PROPOSAL TO AMEND CEL-SCI'S STOCK COMPENSATION PLAN

      During the two years ended September 30, 2006 CEL-SCI issued 266,355
shares of its common stock to its officers, directors and employees in payment
of $154,486 in salaries, fees and other compensation owed to these persons. To
conserve cash, CEL-SCI expects that it may continue to offer its officers,
directors and employees the opportunity to receive shares of CEL-SCI's common
stock in payment of amounts owed by CEL-SCI for services rendered.


                                       19


      CEL-SCI's common stock trades on the American Stock Exchange.

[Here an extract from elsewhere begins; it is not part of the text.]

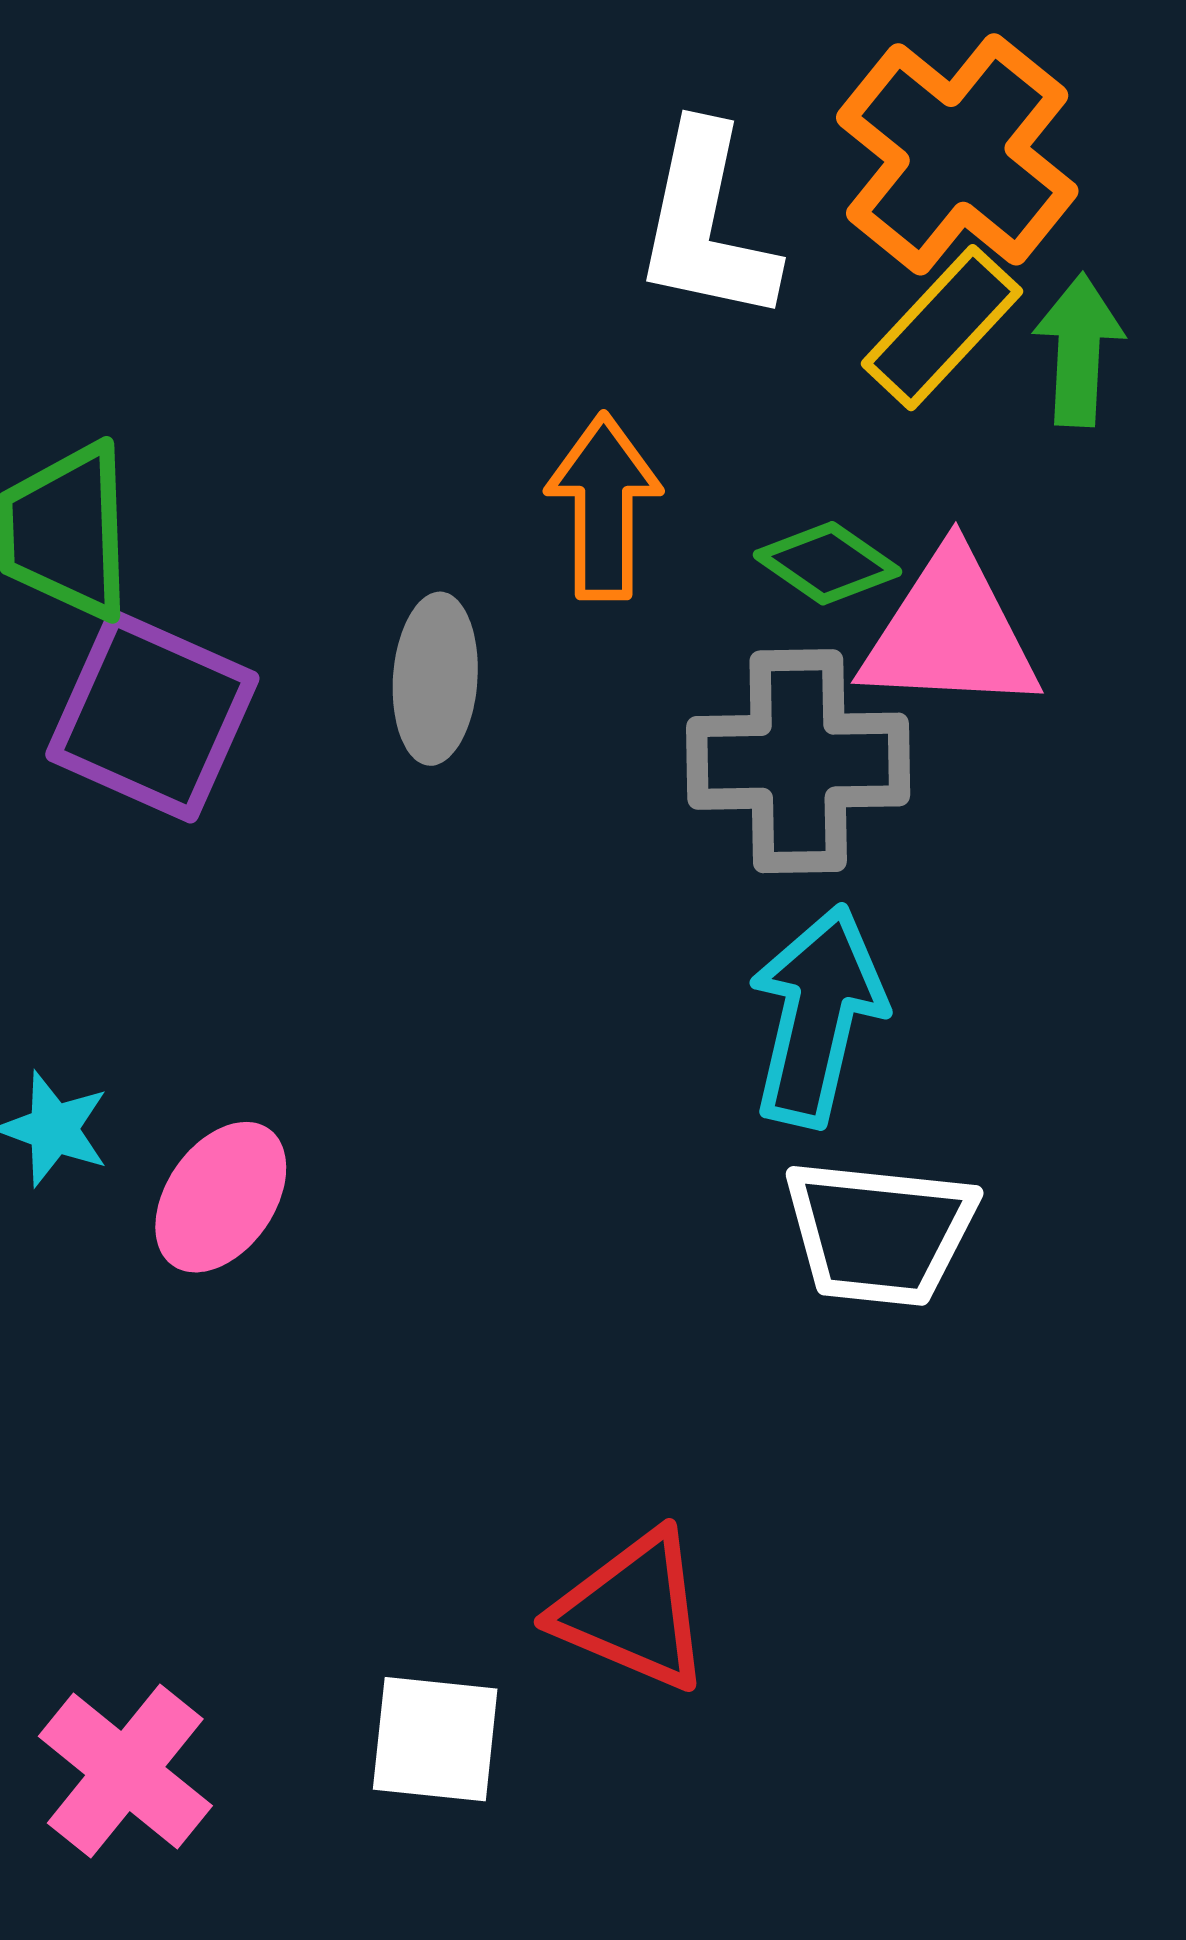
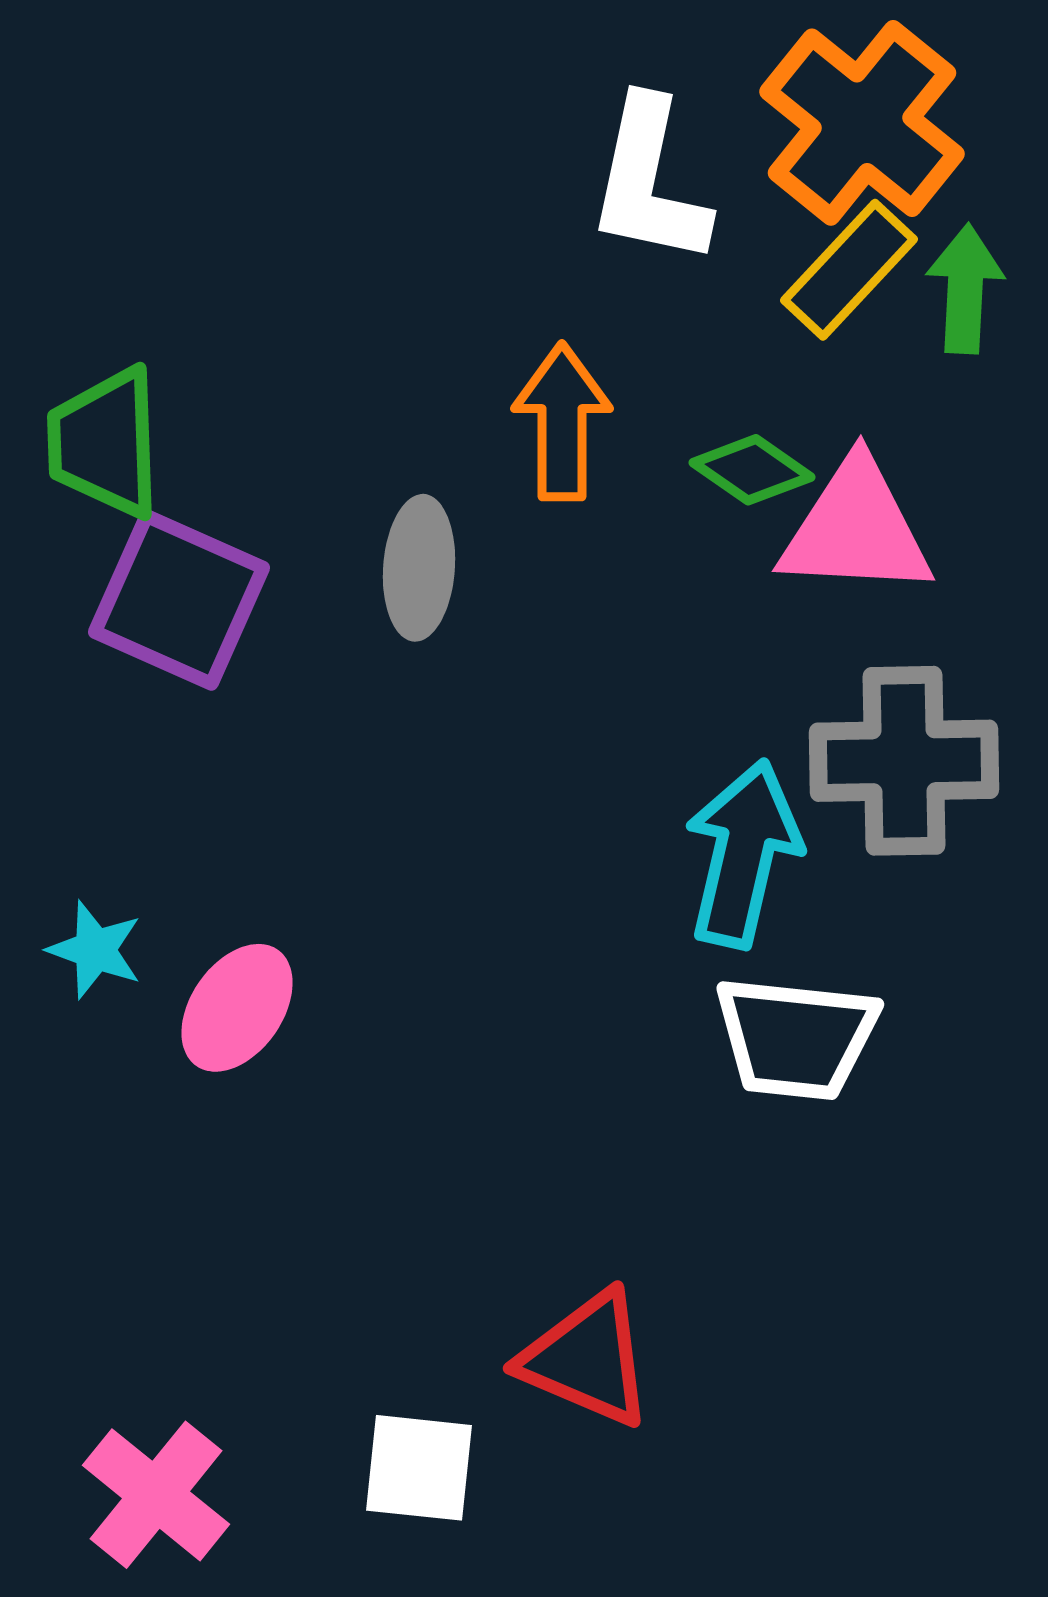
gray cross: (798, 761) -> (904, 761), moved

AMEX-listed
corporations must obtain shareholder approval for arrangements which permit
officers, directors, employees or consultants to receive a listed corporation's
shares in payment of compensation.

      To comply with the AMEX requirements in this regard CEL-SCI adopted a
Stock Compensation Plan, which was approved by CEL-SCI's shareholders at the May
6, 2004 annual meeting, and which provided that up to 1,000,000 shares of
CEL-SCI'S common stock would be available for issuance under the Plan.
Shareholders approved amendments to the Stock Compensation Plan which provided
an additional 2,500,000 shares of common stock to the Stock Compensation Plan
such that 3,500,000 shares would be available for issuance under the plan.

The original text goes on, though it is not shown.